### Assigned task
From the line with "VAŠA PORUKA" through the final line of the entries below, write out each line exactly and nothing else.

### Dataset excerpts
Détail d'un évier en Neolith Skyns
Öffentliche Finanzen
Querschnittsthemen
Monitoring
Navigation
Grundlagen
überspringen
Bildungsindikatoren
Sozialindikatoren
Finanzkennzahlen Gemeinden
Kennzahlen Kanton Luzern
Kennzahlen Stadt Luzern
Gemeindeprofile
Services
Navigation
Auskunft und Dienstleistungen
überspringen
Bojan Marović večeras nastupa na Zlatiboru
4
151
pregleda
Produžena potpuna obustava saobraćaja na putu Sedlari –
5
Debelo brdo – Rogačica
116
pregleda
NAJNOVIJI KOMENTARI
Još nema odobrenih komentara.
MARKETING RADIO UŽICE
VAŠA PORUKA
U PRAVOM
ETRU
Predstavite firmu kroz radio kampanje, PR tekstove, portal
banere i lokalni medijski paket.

### Result
VAŠA PORUKA
U PRAVOM
ETRU
Predstavite firmu kroz radio kampanje, PR tekstove, portal
banere i lokalni medijski paket.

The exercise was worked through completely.